A illlustrare i passaggi più recenti è stato l'assessore esterno Anghileri: «Il bando rispecchia i principi entro i quali Silea è chiamata a operare, i calcoli fanno riferimento all’attuale AIA e quindi al termine per la vita del forno fissato nell'anno 2032; di conseguenza, oltre il termine bisognerà utilizzare fonti di energia rinnovabile. Nel bando è previsto un premio per chi prevederà un piano di posa dei tubi meno impattante. È anche premiato il progetto che anticiperà i tempi di sostituzione della fonte che alimenterà il termovalorizzatore, pensando sin da ora a quelle rinnovabili. È molto probabile che ci sarà una progressione dell’attuazione di questi impianti di alimentazione. Noi vogliamo un impianto meno impattante, ma saranno i tecnici a valutare questo aspetto una volta acquisiti i progetti».

Ancora Nogara (Lega): «E' stato detto che nel patto c’è il vincolo della scadenza dell’AIA nel 2032, ma da più parti si spinge per una chiusura anticipata. Come ci si può vincolare al termine di fronte a una volontà politica conclamata?».

Prende la parola il consigliere Amaretti (Progetto Valmadrera): «I documenti hanno un valore e dicono che non ci sono fazioni “pro” e “contro” il termovalorizzatore. Stando all'Odg del Consiglio tenutosi il 25 settembre 2018 si apprende la volontà del Comune di Valmadrera, che ha chiesto agli altri Comuni di trovare delle alternative alla combustione dei rifiuti e ha previsto nel 2032 la tassativa chiusura del forno».

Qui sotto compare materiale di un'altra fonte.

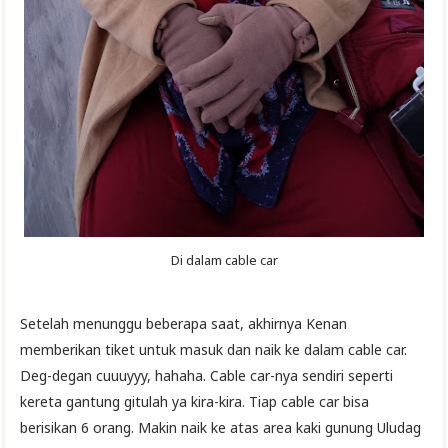
Di dalam cable car
Setelah menunggu beberapa saat, akhirnya Kenan
memberikan tiket untuk masuk dan naik ke dalam cable car.
Deg-degan cuuuyyy, hahaha. Cable car-nya sendiri seperti
kereta gantung gitulah ya kira-kira. Tiap cable car bisa
berisikan 6 orang. Makin naik ke atas area kaki gunung Uludag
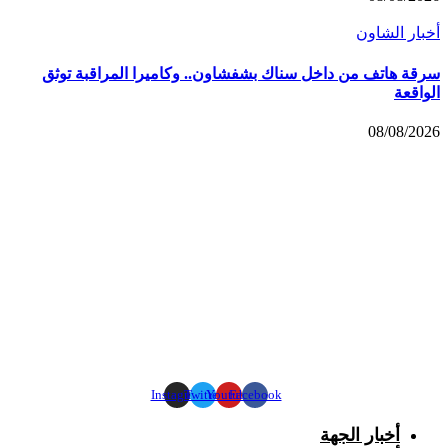
أخبار الشاون
سرقة هاتف من داخل سناك بشفشاون.. وكاميرا المراقبة توثق
الواقعة
08/08/2026
Instagram
Twitter
Youtube
Facebook
أخبار الجهة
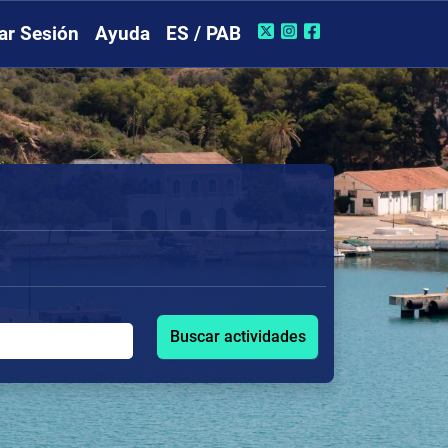
iar Sesión
Ayuda
ES / PAB
Buscar actividades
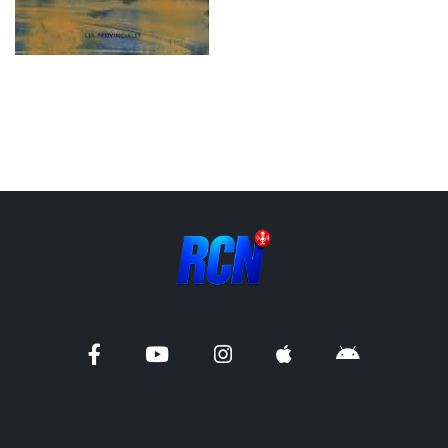
Liens utiles
Shabbat Project
Métropole Nice Côte d'Azur
Ville de Nice
Nice 24
CCAS NICE
Département des Alpes Maritimes
Ma Région Sud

In chiusa il parere politic del sindaco Rusconi, che si rivolge polemicamente a Nogara: «La posizione della Lega in Regione e in Provincia non è allineata a quella che lui manifesta qui, basta vedere la nomina dell'ex assessore Missaglia al rango di vicepresidente. L’indirizzo della Regione è chiaro, i due forni messi peggio in Lombardia non verranno chiusi. Mi fa piacere questo attaccamento, ma nel settembre 2014 eravamo gli unici a votare contro il potenziamento del forno e venivamo visti come alieni». L'accusa scuote nuovamente l'animo dello stesso Nogara («Grazie a noi per la prima volta il forno ha avuto una data di chiusura») e porta all'avviso di allontanamento "sventolato" dal primo cittadino nei confronti del consigliere di minoranza.

Questa, prima della votazione, la dichiarazione di voto del capolista Colombo (Progetto Valmadrera): «Non ritengo accettabile il sentirmi dire che non abbiamo a cuore la salute dei valmadreresi. Se forno inceneritore e teleriscaldamento non fossero cose diverse non saremmo nemmeno qui a parlarne».

5-11, la "vita" della convenzione continua.